Unilever used to be the stock you should never sell. But the world has changed

Here we come to the first of business problems: globalization has stalled for a variety of reasons, from the popular belief that it has ended the rise in living standards for many in the West, to the desire for chains of supply more robust and less dependent on an unpredictable China better able to cope with upheavals like the pandemic.

Along with this trend, the rise of globalized brands, at least when it comes to the food, personal care and cleaning products Unilever sells, is also threatened.

“For a long time, global brands have been the place to be and Unilever has been riding the wave,” says Tineke Frikkee of Waverton Investment Management. “But now local brands are gaining share, helped by technology.”

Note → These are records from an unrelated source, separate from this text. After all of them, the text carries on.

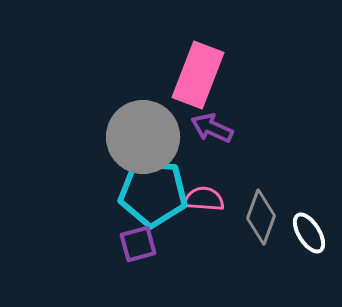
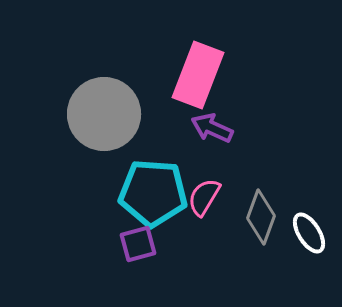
gray circle: moved 39 px left, 23 px up
pink semicircle: moved 2 px up; rotated 63 degrees counterclockwise
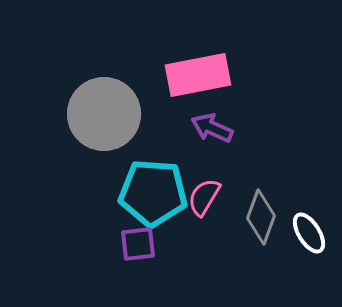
pink rectangle: rotated 58 degrees clockwise
purple square: rotated 9 degrees clockwise
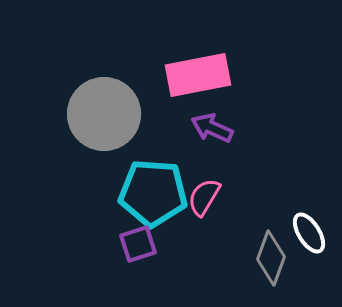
gray diamond: moved 10 px right, 41 px down
purple square: rotated 12 degrees counterclockwise
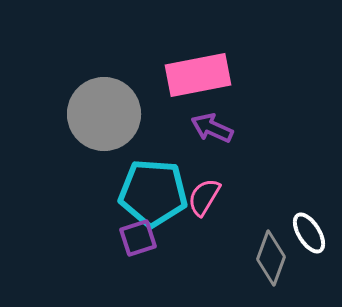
purple square: moved 6 px up
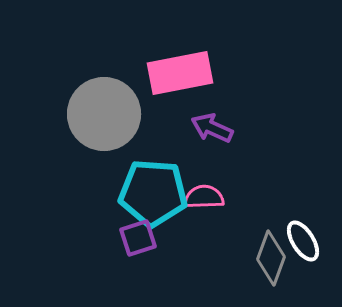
pink rectangle: moved 18 px left, 2 px up
pink semicircle: rotated 57 degrees clockwise
white ellipse: moved 6 px left, 8 px down
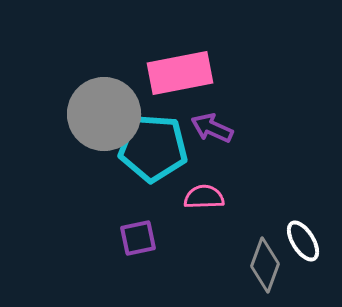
cyan pentagon: moved 45 px up
purple square: rotated 6 degrees clockwise
gray diamond: moved 6 px left, 7 px down
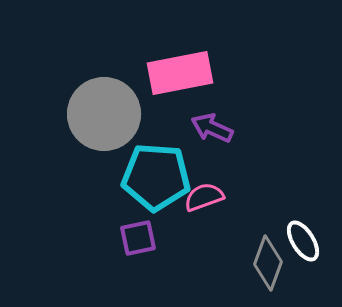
cyan pentagon: moved 3 px right, 29 px down
pink semicircle: rotated 18 degrees counterclockwise
gray diamond: moved 3 px right, 2 px up
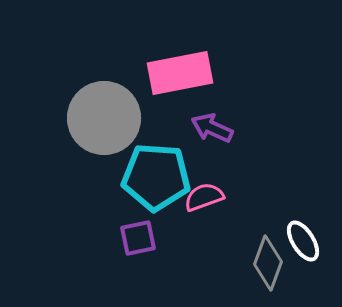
gray circle: moved 4 px down
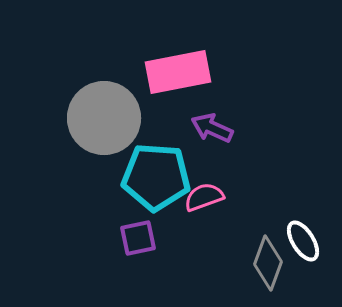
pink rectangle: moved 2 px left, 1 px up
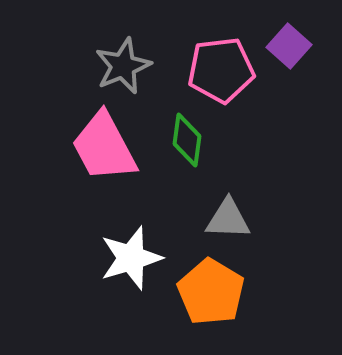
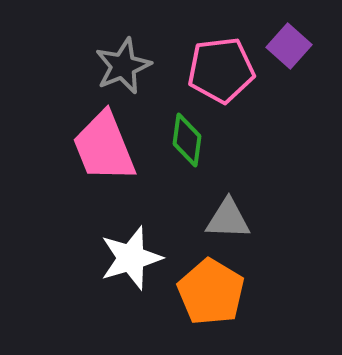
pink trapezoid: rotated 6 degrees clockwise
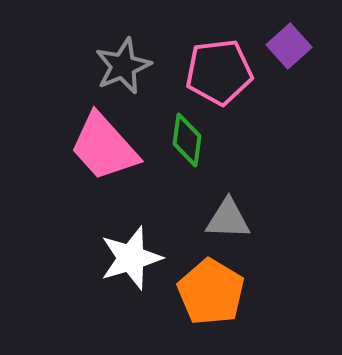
purple square: rotated 6 degrees clockwise
pink pentagon: moved 2 px left, 2 px down
pink trapezoid: rotated 20 degrees counterclockwise
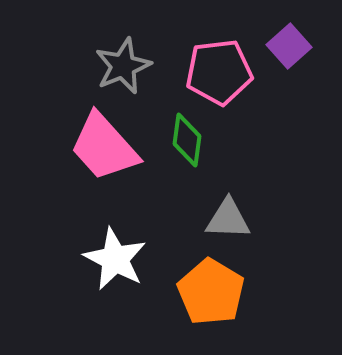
white star: moved 16 px left, 1 px down; rotated 28 degrees counterclockwise
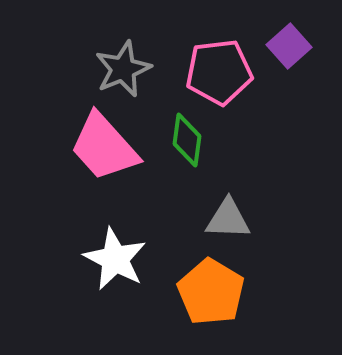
gray star: moved 3 px down
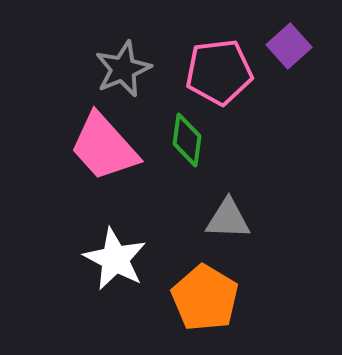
orange pentagon: moved 6 px left, 6 px down
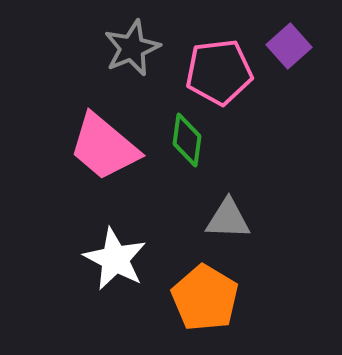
gray star: moved 9 px right, 21 px up
pink trapezoid: rotated 8 degrees counterclockwise
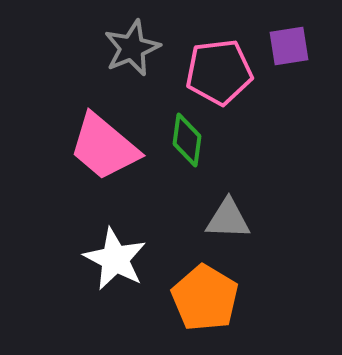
purple square: rotated 33 degrees clockwise
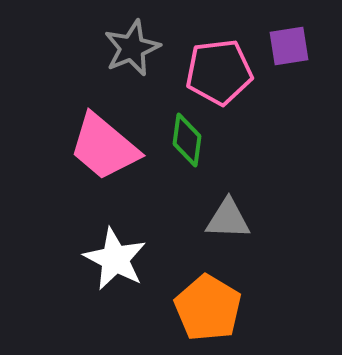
orange pentagon: moved 3 px right, 10 px down
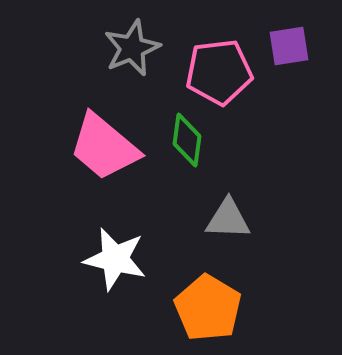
white star: rotated 14 degrees counterclockwise
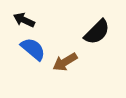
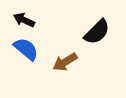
blue semicircle: moved 7 px left
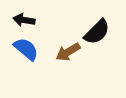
black arrow: rotated 15 degrees counterclockwise
brown arrow: moved 3 px right, 10 px up
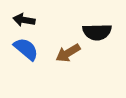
black semicircle: rotated 44 degrees clockwise
brown arrow: moved 1 px down
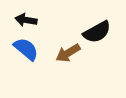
black arrow: moved 2 px right
black semicircle: rotated 28 degrees counterclockwise
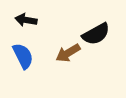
black semicircle: moved 1 px left, 2 px down
blue semicircle: moved 3 px left, 7 px down; rotated 24 degrees clockwise
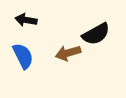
brown arrow: rotated 15 degrees clockwise
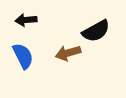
black arrow: rotated 15 degrees counterclockwise
black semicircle: moved 3 px up
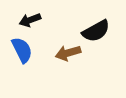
black arrow: moved 4 px right; rotated 15 degrees counterclockwise
blue semicircle: moved 1 px left, 6 px up
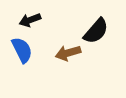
black semicircle: rotated 20 degrees counterclockwise
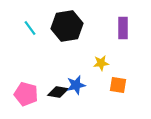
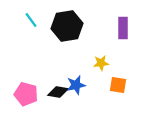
cyan line: moved 1 px right, 8 px up
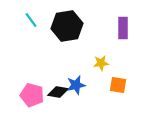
pink pentagon: moved 6 px right, 1 px down
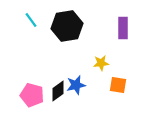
black diamond: moved 1 px up; rotated 45 degrees counterclockwise
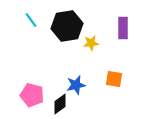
yellow star: moved 10 px left, 20 px up
orange square: moved 4 px left, 6 px up
black diamond: moved 2 px right, 13 px down
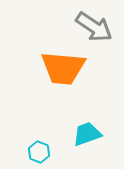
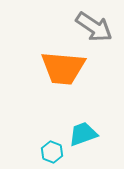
cyan trapezoid: moved 4 px left
cyan hexagon: moved 13 px right
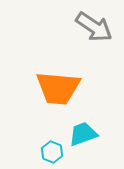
orange trapezoid: moved 5 px left, 20 px down
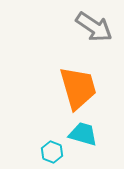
orange trapezoid: moved 20 px right; rotated 111 degrees counterclockwise
cyan trapezoid: rotated 36 degrees clockwise
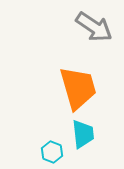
cyan trapezoid: rotated 68 degrees clockwise
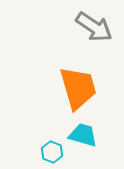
cyan trapezoid: moved 1 px down; rotated 68 degrees counterclockwise
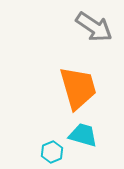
cyan hexagon: rotated 15 degrees clockwise
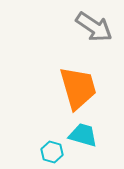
cyan hexagon: rotated 20 degrees counterclockwise
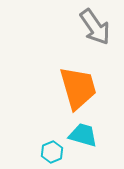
gray arrow: moved 1 px right; rotated 21 degrees clockwise
cyan hexagon: rotated 20 degrees clockwise
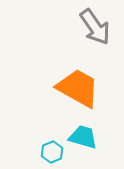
orange trapezoid: rotated 45 degrees counterclockwise
cyan trapezoid: moved 2 px down
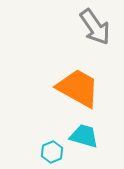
cyan trapezoid: moved 1 px right, 1 px up
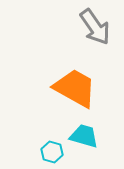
orange trapezoid: moved 3 px left
cyan hexagon: rotated 20 degrees counterclockwise
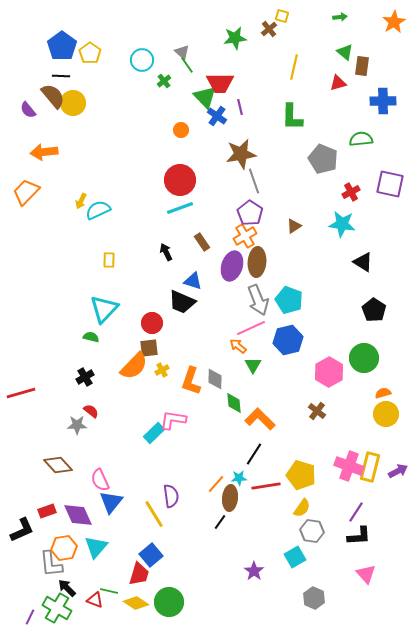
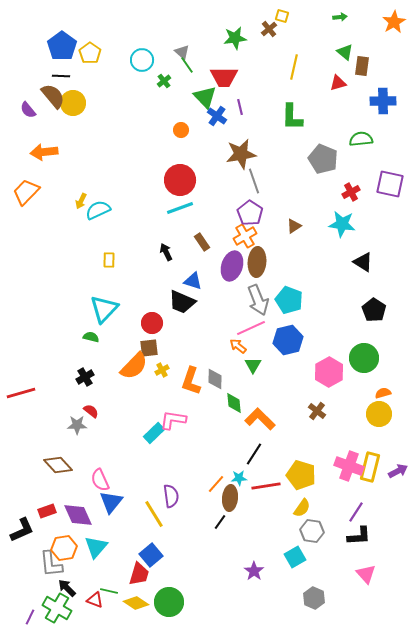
red trapezoid at (220, 83): moved 4 px right, 6 px up
yellow circle at (386, 414): moved 7 px left
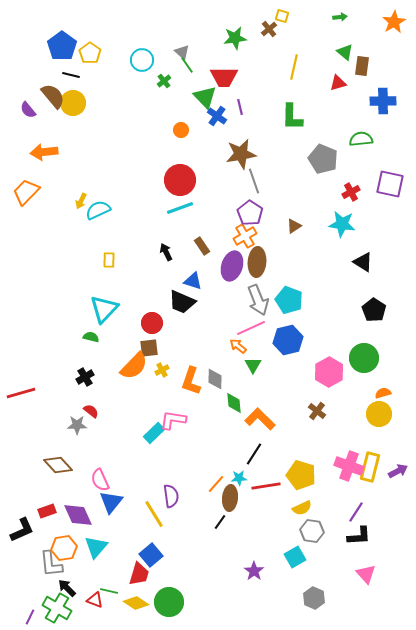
black line at (61, 76): moved 10 px right, 1 px up; rotated 12 degrees clockwise
brown rectangle at (202, 242): moved 4 px down
yellow semicircle at (302, 508): rotated 30 degrees clockwise
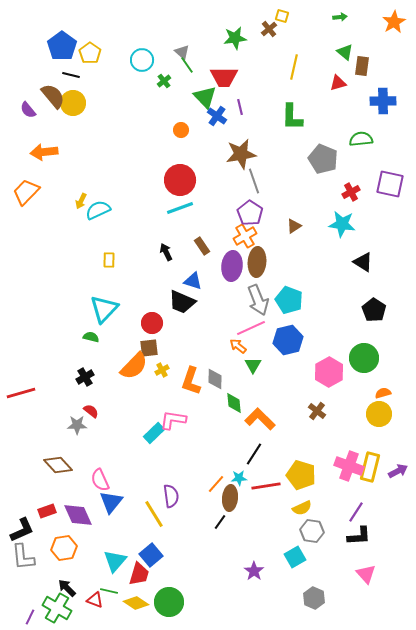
purple ellipse at (232, 266): rotated 12 degrees counterclockwise
cyan triangle at (96, 547): moved 19 px right, 14 px down
gray L-shape at (51, 564): moved 28 px left, 7 px up
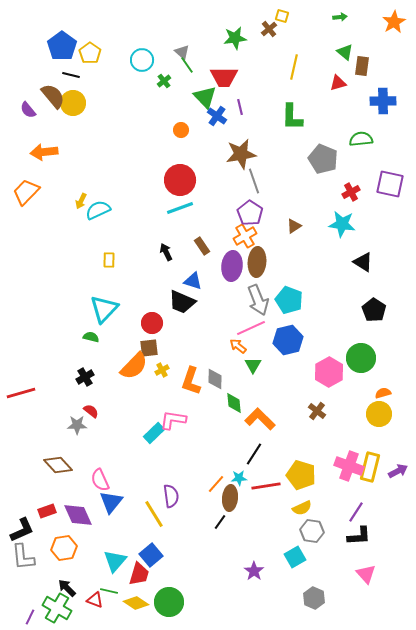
green circle at (364, 358): moved 3 px left
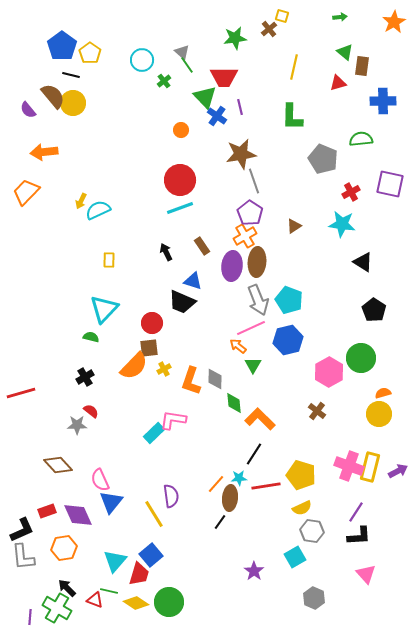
yellow cross at (162, 370): moved 2 px right, 1 px up
purple line at (30, 617): rotated 21 degrees counterclockwise
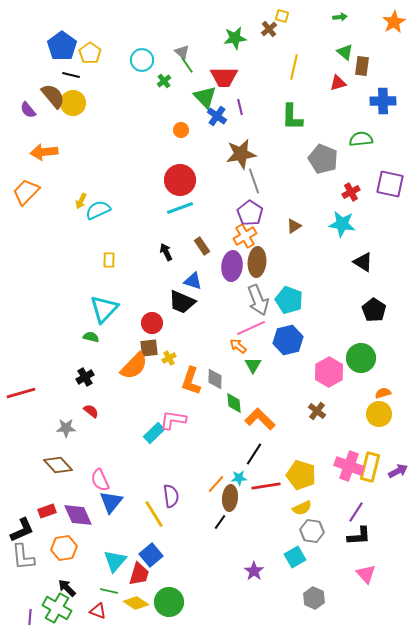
yellow cross at (164, 369): moved 5 px right, 11 px up
gray star at (77, 425): moved 11 px left, 3 px down
red triangle at (95, 600): moved 3 px right, 11 px down
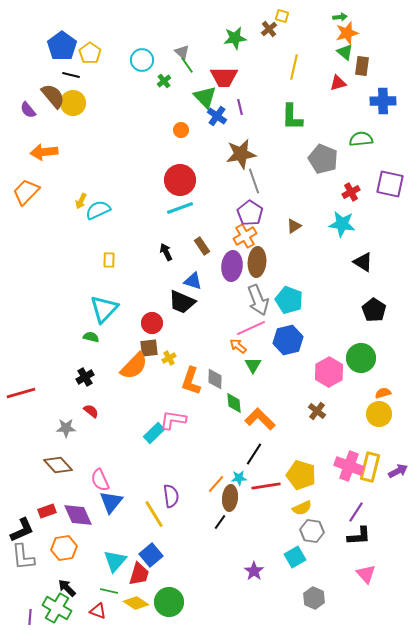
orange star at (394, 22): moved 47 px left, 11 px down; rotated 15 degrees clockwise
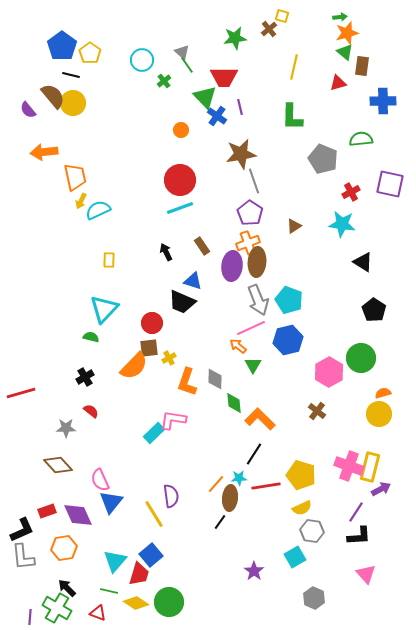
orange trapezoid at (26, 192): moved 49 px right, 15 px up; rotated 124 degrees clockwise
orange cross at (245, 236): moved 3 px right, 7 px down; rotated 10 degrees clockwise
orange L-shape at (191, 381): moved 4 px left, 1 px down
purple arrow at (398, 471): moved 17 px left, 18 px down
red triangle at (98, 611): moved 2 px down
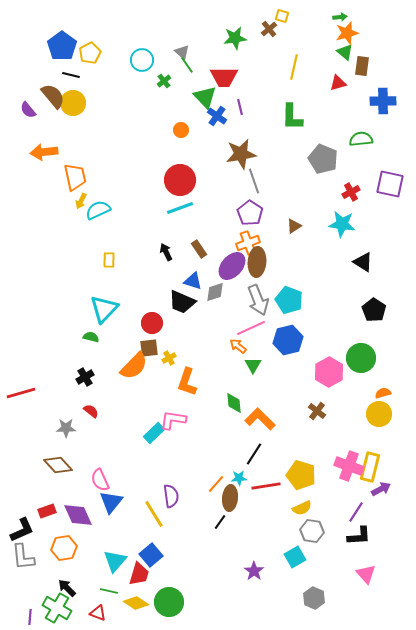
yellow pentagon at (90, 53): rotated 10 degrees clockwise
brown rectangle at (202, 246): moved 3 px left, 3 px down
purple ellipse at (232, 266): rotated 36 degrees clockwise
gray diamond at (215, 379): moved 87 px up; rotated 70 degrees clockwise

Before the advent of the internet, it was almost impossible to build a successful brand from scratch if you didn’t have the kind of marketing influence, backed by a big budget, that came from being an established business. long-standing and with deep pockets like Unilever. You used the profits from your existing brands to develop new ones – exactly the kind of makeup we talked about.

This has changed. Now, start-ups with innovative ideas and catchy names can grab the attention of consumers through a smart social media campaign or the use of local online “influencers”. These original products, well rooted in their places of origin, can build a relationship with target customers in a way that a big budget advertisement for Persil, for example, cannot.